Mais um dia se despede. Um dia único. Singular. Irrepetível. Em mim, o menino que se fez escritor aos 12 anos, um dia que ficará em destaque na prateleira sagrada da memória. Aqui, confesso, mais uma vez, minha fidelidade à literatura. Ser escritor é o que sou. Não me reconheço sem o texto. O pensado e o nascido. Sou fruto das vidas que observo. Das tantas que desfilam nos dias que nascem depois das noites.

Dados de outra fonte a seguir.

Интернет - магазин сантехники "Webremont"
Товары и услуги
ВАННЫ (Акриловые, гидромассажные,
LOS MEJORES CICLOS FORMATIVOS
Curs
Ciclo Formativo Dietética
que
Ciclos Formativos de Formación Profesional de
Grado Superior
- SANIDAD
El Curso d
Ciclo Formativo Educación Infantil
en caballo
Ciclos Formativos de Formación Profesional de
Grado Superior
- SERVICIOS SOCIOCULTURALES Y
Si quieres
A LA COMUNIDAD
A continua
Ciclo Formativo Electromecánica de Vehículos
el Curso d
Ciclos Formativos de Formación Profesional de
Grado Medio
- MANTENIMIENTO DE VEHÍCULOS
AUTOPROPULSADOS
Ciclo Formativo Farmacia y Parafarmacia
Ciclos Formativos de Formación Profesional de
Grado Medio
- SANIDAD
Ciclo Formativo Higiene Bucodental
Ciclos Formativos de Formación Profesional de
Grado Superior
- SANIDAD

Sou fruto também das noites, da saudade. Como gostaria que meu pai, meu bom José, e minha mãe, a mulher que não economizava no amar, estivessem aqui. Estão. Sou fruto de professoras e professores, de professadores da crença de que viver não é um acaso. Somos um em bilhões. Somos um. Somos únicos. Sou fruto de um amadurecer constante no tempo do viver. Se não escolho o tempo que fico, escolho as palavras que dão a esse tempo a dignidade que aprendi e que ouso ensinar.

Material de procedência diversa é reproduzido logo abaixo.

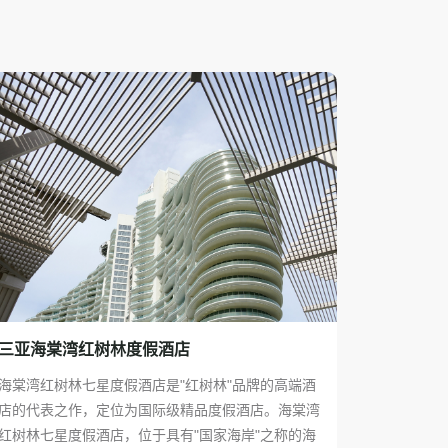
三亚海棠湾红树林度假酒店
海棠湾红树林七星度假酒店是"红树林"品牌的高端酒
店的代表之作，定位为国际级精品度假酒店。海棠湾
红树林七星度假酒店，位于具有"国家海岸"之称的海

Prossigamos, irmãos de ofício, escrevendo a vida e com a nossa escrita acrescentando vida aos irmãos nossos, frutos do mesmo barro do existir humano. Pode se despedir em paz, 22 de maio de 2023. Amanhã, você já será memória.”
Trajetória
Professor e escritor, a trajetória de Chalita é exemplar. Fez dois doutorados – em Comunicação e Semiótica e em Direito; e dois mestrados – em Sociologia Política e em Filosofia do Direito. Dirigiu várias instituições educacionais e ocupou importantes cargos públicos. Foi secretário da Educação do Estado de São Paulo e secretário da Educação do Município de São Paulo. Foi, também, vereador de São Paulo e deputado federal. É professor dos cursos de graduação e pós-graduação nas universidades PUC -SP, Mackenzie e IBMEC. É membro da Academia Brasileira de Educação, da Academia Brasileira de Cultura, além da Academia Paulista de Letras.Ao longo de sua carreira, publicou cerca de 90 livros, entre eles A ética do Rei Menino, O Pequeno Filósofo, Pedagogia do Amor, Sócrates e Thomas More – correspondências imaginárias e Os 10 Mandamentos da Ética. No Brasil, na América Latina, Europa e Orienta médio, vendeu mais de 10 milhões de cópias.
É também autor de diversas peças de teatro, dentre elas: O Semeador; Hortance, a Velha; Muito Louca e Nelson Gonçalves, o Amor e o Tempo. Aos doze anos de idade, publicou seu primeiro livro. Iniciou sua carreira docente aos quinze anos e nunca deixou a sala de aula.